O(n) tasks cause lengthy startups and checkpoints

From: "Bossart, Nathan" <bossartn(at)amazon(dot)com>
To: "pgsql-hackers(at)postgresql(dot)org" <pgsql-hackers(at)postgresql(dot)org>
Subject: O(n) tasks cause lengthy startups and checkpoints
Date: 2021-12-01 20:24:25
Message-ID: C1EE64B0-D4DB-40F3-98C8-0CED324D34CB@amazon.com
Views: Raw Message | Whole Thread | Download mbox | Resend email
Thread:
Lists: pgsql-hackers

Hi hackers,

Thanks to 61752af, SyncDataDirectory() can make use of syncfs() to
avoid individually syncing all database files after a crash. However,
as noted earlier this year [0], there are still a number of O(n) tasks
that affect startup and checkpointing that I'd like to improve.
Below, I've attempted to summarize each task and to offer ideas for
improving matters. I'll likely split each of these into its own
thread, given there is community interest for such changes.

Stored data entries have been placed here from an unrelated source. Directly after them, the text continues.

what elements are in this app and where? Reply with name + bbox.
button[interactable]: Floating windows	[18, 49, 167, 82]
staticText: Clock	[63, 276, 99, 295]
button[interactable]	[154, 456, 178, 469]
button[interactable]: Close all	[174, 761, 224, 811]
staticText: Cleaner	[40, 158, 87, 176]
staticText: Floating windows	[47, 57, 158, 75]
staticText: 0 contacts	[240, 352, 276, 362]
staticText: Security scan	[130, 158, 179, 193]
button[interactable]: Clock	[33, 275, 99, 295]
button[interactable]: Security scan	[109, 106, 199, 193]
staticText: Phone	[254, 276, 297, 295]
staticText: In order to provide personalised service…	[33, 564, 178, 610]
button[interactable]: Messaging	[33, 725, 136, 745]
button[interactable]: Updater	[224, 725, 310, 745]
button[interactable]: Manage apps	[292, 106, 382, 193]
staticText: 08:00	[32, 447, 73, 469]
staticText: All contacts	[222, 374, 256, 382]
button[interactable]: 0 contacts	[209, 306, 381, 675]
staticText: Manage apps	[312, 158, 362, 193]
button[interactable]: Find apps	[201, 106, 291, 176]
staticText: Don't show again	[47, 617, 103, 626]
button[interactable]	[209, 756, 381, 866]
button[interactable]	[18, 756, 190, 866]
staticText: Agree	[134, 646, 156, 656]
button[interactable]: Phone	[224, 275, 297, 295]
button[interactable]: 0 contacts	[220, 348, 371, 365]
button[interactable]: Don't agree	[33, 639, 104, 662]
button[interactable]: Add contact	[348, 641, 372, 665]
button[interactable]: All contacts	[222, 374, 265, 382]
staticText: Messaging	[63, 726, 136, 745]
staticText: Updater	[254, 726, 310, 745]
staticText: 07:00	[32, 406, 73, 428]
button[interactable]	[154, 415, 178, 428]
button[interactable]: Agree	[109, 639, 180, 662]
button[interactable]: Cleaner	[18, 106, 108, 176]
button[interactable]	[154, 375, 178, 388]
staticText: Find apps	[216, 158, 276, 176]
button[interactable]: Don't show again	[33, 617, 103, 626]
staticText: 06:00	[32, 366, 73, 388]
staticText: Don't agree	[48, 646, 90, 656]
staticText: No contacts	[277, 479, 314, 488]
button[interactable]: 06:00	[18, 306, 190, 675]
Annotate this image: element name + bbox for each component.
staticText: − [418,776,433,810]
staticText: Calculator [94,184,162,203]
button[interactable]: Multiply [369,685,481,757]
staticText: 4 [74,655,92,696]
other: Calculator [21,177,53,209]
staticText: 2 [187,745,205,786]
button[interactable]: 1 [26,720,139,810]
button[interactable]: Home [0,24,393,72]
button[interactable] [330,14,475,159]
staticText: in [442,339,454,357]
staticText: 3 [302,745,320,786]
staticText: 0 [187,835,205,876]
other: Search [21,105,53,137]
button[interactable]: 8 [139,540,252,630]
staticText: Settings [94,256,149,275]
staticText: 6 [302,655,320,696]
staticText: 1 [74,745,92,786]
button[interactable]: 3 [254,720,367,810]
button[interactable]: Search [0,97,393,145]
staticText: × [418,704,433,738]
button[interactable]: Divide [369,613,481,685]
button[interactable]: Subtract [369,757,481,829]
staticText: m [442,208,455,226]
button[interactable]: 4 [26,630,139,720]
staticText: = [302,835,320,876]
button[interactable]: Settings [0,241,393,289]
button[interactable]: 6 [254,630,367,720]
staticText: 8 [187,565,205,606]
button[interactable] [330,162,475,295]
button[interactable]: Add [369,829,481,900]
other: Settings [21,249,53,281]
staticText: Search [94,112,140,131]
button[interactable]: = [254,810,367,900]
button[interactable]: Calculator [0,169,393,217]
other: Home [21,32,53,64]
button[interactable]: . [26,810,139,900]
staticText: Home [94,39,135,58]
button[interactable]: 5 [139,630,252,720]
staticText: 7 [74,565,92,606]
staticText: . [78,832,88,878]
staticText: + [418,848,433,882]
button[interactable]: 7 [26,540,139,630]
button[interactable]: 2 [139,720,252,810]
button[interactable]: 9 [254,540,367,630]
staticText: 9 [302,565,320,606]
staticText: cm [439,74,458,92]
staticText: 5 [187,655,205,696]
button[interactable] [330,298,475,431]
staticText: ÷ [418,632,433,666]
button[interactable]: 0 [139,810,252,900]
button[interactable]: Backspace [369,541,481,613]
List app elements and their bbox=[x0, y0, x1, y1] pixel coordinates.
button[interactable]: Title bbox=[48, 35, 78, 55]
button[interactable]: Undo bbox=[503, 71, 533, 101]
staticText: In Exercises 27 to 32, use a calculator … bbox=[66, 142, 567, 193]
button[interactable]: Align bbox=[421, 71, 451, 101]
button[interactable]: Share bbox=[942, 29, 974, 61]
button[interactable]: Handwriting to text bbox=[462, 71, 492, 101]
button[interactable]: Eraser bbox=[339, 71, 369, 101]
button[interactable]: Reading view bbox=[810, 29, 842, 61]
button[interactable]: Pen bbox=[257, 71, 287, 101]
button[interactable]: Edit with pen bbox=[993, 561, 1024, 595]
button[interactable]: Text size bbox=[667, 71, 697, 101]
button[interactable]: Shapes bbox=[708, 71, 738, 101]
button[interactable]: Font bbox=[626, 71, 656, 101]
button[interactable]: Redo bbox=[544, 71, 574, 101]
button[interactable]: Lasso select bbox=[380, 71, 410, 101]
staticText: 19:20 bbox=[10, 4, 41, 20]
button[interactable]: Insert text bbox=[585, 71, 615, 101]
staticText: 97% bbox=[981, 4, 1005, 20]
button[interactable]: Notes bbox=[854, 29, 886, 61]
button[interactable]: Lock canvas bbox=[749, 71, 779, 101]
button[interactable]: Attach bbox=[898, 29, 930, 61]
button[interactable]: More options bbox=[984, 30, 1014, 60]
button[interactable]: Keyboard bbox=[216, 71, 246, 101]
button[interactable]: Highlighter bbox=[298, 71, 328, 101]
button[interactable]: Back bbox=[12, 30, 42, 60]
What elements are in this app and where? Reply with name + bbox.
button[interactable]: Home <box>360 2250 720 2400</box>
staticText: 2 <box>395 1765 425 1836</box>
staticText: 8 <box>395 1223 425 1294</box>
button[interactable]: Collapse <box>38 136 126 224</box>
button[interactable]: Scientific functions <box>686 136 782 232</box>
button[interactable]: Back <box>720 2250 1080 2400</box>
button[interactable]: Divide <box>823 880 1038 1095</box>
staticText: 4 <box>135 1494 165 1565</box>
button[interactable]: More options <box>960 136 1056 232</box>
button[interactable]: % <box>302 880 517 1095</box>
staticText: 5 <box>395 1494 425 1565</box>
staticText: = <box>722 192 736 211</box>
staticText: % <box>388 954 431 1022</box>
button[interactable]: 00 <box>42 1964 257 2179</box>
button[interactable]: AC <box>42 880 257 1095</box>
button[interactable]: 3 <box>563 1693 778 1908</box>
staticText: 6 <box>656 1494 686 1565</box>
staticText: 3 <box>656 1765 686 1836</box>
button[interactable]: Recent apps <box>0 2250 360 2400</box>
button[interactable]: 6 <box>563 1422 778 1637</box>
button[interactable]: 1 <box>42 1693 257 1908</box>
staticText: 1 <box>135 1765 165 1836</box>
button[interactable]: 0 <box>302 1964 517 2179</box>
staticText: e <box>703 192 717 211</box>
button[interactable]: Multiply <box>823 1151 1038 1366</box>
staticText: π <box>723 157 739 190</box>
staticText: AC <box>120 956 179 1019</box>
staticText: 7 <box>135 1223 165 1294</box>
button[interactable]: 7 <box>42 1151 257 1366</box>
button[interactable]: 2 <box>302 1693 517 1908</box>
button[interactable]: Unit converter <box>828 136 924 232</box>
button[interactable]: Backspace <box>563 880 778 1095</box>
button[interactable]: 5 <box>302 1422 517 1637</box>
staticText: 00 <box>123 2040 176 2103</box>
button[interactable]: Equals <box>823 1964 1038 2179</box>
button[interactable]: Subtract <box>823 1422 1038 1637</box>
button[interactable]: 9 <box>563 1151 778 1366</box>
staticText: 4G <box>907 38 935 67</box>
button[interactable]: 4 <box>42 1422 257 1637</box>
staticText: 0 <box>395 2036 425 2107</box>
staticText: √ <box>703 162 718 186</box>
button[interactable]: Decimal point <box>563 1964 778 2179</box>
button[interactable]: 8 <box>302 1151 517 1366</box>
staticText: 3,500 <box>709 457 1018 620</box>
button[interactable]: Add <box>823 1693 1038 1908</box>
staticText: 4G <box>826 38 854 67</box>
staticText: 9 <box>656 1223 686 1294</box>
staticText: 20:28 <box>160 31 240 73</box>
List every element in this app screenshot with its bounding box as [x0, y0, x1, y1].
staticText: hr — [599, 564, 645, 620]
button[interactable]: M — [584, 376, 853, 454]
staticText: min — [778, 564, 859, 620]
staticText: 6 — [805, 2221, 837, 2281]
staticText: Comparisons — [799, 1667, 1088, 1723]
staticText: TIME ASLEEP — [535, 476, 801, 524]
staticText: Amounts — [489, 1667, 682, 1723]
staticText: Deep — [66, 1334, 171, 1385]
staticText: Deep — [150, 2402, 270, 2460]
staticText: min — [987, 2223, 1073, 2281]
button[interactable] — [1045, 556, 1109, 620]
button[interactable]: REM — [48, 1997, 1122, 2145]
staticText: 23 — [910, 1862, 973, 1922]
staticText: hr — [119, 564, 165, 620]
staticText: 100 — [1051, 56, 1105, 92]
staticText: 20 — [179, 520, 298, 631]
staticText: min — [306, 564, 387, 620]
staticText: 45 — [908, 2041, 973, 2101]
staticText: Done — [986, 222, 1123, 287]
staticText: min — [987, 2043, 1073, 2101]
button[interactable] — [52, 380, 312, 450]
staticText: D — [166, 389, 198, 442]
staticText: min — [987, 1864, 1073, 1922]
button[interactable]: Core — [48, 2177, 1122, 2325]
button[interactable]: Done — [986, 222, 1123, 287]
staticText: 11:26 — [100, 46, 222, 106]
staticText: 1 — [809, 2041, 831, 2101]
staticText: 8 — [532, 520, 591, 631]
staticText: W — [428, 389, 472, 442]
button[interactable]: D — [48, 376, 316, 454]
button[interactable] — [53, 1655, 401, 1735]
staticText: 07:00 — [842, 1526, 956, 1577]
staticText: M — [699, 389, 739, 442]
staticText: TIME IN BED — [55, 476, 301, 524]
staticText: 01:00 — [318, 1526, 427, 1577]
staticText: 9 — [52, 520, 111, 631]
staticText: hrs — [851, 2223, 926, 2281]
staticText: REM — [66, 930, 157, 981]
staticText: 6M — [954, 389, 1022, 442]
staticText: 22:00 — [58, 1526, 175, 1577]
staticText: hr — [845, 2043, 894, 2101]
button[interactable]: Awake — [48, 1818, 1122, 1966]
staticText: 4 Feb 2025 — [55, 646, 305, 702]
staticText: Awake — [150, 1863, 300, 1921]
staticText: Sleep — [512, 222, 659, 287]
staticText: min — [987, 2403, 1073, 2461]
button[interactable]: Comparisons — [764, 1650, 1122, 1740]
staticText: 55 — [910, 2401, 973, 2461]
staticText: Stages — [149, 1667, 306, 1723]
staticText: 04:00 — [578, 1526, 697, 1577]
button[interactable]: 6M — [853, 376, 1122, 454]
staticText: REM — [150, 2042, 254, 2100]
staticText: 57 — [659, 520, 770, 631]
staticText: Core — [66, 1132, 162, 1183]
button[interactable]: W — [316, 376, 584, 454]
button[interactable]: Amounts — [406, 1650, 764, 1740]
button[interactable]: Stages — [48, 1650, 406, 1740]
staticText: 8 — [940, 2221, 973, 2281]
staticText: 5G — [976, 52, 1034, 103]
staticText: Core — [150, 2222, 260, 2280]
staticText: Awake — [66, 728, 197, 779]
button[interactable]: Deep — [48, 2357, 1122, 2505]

1) CheckPointSnapBuild(): This function loops through
pg_logical/snapshots to remove all snapshots that are no longer
needed. If there are many entries in this directory, this can take
a long time. The note above this function indicates that this is
done during checkpoints simply because it is convenient. IIUC
there is no requirement that this function actually completes for a
given checkpoint. My current idea is to move this to a new
maintenance worker.
2) CheckPointLogicalRewriteHeap(): This function loops through
pg_logical/mappings to remove old mappings and flush all remaining
ones. IIUC there is no requirement that the "remove old mappings"
part must complete for a given checkpoint, but the "flush all
remaining" portion allows replay after a checkpoint to only "deal
with the parts of a mapping that have been written out after the
checkpoint started." Therefore, I think we should move the "remove
old mappings" part to a new maintenance worker (probably the same
one as for 1), and we should consider using syncfs() for the "flush
all remaining" part. (I suspect the main argument against the
latter will be that it could cause IO spikes.)
3) RemovePgTempFiles(): This step can delay startup if there are many
temporary files to individually remove. This step is already
optionally done after a crash via the remove_temp_files_after_crash
GUC. I propose that we have startup move the temporary file
directories aside and create new ones, and then a separate worker
(probably the same one from 1 and 2) could clean up the old files.
4) StartupReorderBuffer(): This step deletes logical slot data that
has been spilled to disk. This code appears to be written to avoid
deleting different types of files in these directories, but AFAICT
there shouldn't be any other files. Therefore, I think we could do
something similar to 3 (i.e., move the directories aside during
startup and clean them up via a new maintenance worker).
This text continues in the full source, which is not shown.